The lines from the start of the listing through the line containing "Frage aufgetaucht…." should be printed exactly, and no other lines should be printed.

'''

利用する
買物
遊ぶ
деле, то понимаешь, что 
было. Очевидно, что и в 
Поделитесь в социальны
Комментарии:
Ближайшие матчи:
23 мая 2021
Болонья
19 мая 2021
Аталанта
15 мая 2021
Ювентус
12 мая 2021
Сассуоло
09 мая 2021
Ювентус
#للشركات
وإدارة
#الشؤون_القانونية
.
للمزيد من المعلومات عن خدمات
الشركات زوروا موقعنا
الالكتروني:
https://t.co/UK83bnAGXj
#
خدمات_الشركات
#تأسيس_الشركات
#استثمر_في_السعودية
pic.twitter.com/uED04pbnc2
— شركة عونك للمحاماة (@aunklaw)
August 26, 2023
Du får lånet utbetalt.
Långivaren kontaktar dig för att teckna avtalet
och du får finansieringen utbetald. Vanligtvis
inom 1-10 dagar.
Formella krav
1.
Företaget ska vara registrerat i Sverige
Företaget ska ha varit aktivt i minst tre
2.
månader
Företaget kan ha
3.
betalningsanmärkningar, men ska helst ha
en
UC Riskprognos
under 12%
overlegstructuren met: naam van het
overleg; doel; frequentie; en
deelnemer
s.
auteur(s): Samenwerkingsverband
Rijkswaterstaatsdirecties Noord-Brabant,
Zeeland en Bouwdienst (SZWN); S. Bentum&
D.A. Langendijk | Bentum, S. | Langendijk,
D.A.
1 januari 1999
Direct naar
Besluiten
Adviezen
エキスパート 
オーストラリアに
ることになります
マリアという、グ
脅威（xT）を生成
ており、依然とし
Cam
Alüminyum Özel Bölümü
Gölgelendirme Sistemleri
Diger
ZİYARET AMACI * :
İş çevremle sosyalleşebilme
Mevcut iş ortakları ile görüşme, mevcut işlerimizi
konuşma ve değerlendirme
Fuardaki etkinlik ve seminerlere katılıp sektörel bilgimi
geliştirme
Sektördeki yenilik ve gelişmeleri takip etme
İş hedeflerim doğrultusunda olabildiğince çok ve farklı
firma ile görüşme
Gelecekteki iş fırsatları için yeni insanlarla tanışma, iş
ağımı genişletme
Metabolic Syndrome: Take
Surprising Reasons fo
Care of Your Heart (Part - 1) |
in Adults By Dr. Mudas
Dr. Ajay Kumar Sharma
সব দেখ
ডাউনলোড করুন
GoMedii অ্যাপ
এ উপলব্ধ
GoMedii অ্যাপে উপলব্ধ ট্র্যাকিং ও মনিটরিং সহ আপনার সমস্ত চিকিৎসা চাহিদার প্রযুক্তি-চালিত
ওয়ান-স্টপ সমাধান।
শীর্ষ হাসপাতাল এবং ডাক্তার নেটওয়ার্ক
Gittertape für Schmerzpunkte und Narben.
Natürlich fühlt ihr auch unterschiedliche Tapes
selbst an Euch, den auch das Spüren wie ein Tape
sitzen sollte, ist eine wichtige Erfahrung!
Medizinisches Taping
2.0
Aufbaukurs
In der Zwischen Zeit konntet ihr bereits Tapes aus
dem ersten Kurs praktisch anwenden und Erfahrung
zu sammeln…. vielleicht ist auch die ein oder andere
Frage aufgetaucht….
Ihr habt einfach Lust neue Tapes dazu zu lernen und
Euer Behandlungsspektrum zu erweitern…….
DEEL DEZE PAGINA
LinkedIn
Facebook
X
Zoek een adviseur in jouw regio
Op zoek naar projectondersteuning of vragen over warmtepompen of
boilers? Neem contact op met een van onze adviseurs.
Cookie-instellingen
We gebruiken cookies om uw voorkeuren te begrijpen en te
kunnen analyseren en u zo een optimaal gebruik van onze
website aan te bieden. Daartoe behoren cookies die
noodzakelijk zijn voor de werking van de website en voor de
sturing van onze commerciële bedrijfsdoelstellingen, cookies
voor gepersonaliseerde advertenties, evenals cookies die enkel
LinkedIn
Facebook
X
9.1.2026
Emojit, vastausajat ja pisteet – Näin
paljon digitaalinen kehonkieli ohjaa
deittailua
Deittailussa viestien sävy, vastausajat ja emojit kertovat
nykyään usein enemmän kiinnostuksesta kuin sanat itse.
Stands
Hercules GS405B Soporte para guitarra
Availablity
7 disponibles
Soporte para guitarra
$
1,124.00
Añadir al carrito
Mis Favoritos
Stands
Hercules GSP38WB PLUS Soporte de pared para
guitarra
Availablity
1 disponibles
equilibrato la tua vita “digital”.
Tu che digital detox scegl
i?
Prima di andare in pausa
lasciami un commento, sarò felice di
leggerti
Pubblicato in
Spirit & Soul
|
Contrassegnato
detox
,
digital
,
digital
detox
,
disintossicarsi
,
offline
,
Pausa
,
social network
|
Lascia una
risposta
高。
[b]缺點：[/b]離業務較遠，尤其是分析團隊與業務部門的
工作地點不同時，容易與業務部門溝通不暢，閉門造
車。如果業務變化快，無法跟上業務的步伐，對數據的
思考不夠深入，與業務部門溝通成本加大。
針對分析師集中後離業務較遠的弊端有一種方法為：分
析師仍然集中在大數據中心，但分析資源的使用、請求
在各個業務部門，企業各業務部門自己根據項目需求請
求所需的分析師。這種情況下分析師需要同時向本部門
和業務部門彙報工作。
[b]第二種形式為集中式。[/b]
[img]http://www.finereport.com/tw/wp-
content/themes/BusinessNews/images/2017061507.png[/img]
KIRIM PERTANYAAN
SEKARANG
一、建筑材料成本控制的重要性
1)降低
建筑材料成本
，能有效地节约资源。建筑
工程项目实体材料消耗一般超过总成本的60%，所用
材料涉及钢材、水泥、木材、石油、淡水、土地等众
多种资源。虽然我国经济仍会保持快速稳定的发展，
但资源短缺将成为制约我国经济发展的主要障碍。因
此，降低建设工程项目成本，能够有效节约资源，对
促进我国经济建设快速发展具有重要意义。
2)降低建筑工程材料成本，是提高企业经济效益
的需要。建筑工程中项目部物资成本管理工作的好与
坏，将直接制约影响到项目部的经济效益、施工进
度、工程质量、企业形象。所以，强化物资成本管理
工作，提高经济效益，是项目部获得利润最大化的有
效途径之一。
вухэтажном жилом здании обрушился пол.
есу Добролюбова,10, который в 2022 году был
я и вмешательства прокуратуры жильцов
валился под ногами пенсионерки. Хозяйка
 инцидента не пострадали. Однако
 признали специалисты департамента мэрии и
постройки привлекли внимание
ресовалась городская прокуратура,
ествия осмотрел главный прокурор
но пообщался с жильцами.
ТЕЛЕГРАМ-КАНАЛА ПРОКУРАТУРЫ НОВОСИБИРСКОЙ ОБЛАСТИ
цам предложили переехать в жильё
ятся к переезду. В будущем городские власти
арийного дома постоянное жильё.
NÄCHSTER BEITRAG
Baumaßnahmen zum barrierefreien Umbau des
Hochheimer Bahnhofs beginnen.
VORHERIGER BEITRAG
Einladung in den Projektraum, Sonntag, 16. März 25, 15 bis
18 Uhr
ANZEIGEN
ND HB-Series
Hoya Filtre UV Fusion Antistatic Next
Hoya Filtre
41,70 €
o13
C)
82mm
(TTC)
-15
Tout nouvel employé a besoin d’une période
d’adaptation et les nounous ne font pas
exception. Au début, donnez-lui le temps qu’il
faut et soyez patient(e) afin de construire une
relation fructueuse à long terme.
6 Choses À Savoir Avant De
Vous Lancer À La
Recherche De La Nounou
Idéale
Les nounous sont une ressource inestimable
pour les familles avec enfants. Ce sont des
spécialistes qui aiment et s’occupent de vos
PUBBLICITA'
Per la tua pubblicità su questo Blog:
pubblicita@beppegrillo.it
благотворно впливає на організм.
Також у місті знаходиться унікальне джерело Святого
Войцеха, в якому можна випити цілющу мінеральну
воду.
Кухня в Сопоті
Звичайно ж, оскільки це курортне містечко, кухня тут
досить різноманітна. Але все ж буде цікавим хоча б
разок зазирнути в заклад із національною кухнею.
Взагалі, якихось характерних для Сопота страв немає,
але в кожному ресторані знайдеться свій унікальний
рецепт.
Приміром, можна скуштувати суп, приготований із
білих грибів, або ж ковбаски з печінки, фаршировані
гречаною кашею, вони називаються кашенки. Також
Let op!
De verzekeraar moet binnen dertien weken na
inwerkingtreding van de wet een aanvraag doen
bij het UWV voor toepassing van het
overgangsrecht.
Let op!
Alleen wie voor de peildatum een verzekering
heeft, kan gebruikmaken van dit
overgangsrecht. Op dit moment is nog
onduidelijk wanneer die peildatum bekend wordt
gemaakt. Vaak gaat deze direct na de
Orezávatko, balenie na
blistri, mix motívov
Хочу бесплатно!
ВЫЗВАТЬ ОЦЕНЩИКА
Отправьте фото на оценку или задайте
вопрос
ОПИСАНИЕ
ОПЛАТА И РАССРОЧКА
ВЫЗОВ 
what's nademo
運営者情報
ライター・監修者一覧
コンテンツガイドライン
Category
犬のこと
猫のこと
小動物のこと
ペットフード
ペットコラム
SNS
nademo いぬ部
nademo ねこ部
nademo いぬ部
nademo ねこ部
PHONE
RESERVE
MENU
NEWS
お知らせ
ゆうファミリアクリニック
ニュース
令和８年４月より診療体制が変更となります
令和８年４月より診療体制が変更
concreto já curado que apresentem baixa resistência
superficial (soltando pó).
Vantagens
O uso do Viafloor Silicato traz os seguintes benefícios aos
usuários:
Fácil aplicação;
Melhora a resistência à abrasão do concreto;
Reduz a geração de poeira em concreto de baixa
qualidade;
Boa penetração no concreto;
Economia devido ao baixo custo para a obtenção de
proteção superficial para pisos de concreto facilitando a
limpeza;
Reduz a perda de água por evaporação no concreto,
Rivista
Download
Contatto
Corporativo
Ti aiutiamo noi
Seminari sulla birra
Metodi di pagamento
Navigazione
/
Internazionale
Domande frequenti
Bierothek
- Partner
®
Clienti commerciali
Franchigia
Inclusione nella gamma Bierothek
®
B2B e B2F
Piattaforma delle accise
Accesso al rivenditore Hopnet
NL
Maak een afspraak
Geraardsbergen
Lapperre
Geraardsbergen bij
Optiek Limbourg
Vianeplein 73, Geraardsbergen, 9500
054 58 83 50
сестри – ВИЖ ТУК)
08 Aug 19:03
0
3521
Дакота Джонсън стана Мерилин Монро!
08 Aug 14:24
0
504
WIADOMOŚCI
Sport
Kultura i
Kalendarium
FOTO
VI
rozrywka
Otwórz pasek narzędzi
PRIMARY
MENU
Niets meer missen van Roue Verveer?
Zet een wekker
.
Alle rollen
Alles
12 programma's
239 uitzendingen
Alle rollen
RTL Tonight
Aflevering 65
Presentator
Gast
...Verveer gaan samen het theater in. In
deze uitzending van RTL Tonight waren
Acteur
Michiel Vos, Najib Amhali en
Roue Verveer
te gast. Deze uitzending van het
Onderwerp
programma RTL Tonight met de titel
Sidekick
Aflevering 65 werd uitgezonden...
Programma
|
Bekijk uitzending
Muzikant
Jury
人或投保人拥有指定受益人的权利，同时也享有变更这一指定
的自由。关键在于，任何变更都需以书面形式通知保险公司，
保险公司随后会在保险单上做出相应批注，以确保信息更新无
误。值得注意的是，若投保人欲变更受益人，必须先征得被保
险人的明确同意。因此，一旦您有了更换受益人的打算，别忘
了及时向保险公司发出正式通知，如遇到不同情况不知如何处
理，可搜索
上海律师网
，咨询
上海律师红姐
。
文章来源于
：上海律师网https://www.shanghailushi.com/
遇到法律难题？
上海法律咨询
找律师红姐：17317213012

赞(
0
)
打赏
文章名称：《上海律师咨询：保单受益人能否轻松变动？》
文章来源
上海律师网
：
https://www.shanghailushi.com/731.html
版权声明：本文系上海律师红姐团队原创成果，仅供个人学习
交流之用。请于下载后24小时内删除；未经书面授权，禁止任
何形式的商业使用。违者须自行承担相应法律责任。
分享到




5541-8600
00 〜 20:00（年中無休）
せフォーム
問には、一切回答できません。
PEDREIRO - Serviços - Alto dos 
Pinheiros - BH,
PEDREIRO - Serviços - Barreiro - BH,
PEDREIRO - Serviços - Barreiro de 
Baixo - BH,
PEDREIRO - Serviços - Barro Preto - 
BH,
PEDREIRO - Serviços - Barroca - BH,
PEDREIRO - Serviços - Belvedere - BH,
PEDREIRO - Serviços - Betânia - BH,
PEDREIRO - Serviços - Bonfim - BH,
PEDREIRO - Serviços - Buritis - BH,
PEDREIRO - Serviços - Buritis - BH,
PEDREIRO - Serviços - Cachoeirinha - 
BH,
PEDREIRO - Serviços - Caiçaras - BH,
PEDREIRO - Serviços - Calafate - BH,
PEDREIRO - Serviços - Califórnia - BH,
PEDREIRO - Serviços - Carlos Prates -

'''

• PROBLEM SOLUTION:
利用する
買物
遊ぶ
деле, то понимаешь, что 
было. Очевидно, что и в 
Поделитесь в социальны
Комментарии:
Ближайшие матчи:
23 мая 2021
Болонья
19 мая 2021
Аталанта
15 мая 2021
Ювентус
12 мая 2021
Сассуоло
09 мая 2021
Ювентус
#للشركات
وإدارة
#الشؤون_القانونية
.
للمزيد من المعلومات عن خدمات
الشركات زوروا موقعنا
الالكتروني:
https://t.co/UK83bnAGXj
#
خدمات_الشركات
#تأسيس_الشركات
#استثمر_في_السعودية
pic.twitter.com/uED04pbnc2
— شركة عونك للمحاماة (@aunklaw)
August 26, 2023
Du får lånet utbetalt.
Långivaren kontaktar dig för att teckna avtalet
och du får finansieringen utbetald. Vanligtvis
inom 1-10 dagar.
Formella krav
1.
Företaget ska vara registrerat i Sverige
Företaget ska ha varit aktivt i minst tre
2.
månader
Företaget kan ha
3.
betalningsanmärkningar, men ska helst ha
en
UC Riskprognos
under 12%
overlegstructuren met: naam van het
overleg; doel; frequentie; en
deelnemer
s.
auteur(s): Samenwerkingsverband
Rijkswaterstaatsdirecties Noord-Brabant,
Zeeland en Bouwdienst (SZWN); S. Bentum&
D.A. Langendijk | Bentum, S. | Langendijk,
D.A.
1 januari 1999
Direct naar
Besluiten
Adviezen
エキスパート 
オーストラリアに
ることになります
マリアという、グ
脅威（xT）を生成
ており、依然とし
Cam
Alüminyum Özel Bölümü
Gölgelendirme Sistemleri
Diger
ZİYARET AMACI * :
İş çevremle sosyalleşebilme
Mevcut iş ortakları ile görüşme, mevcut işlerimizi
konuşma ve değerlendirme
Fuardaki etkinlik ve seminerlere katılıp sektörel bilgimi
geliştirme
Sektördeki yenilik ve gelişmeleri takip etme
İş hedeflerim doğrultusunda olabildiğince çok ve farklı
firma ile görüşme
Gelecekteki iş fırsatları için yeni insanlarla tanışma, iş
ağımı genişletme
Metabolic Syndrome: Take
Surprising Reasons fo
Care of Your Heart (Part - 1) |
in Adults By Dr. Mudas
Dr. Ajay Kumar Sharma
সব দেখ
ডাউনলোড করুন
GoMedii অ্যাপ
এ উপলব্ধ
GoMedii অ্যাপে উপলব্ধ ট্র্যাকিং ও মনিটরিং সহ আপনার সমস্ত চিকিৎসা চাহিদার প্রযুক্তি-চালিত
ওয়ান-স্টপ সমাধান।
শীর্ষ হাসপাতাল এবং ডাক্তার নেটওয়ার্ক
Gittertape für Schmerzpunkte und Narben.
Natürlich fühlt ihr auch unterschiedliche Tapes
selbst an Euch, den auch das Spüren wie ein Tape
sitzen sollte, ist eine wichtige Erfahrung!
Medizinisches Taping
2.0
Aufbaukurs
In der Zwischen Zeit konntet ihr bereits Tapes aus
dem ersten Kurs praktisch anwenden und Erfahrung
zu sammeln…. vielleicht ist auch die ein oder andere
Frage aufgetaucht….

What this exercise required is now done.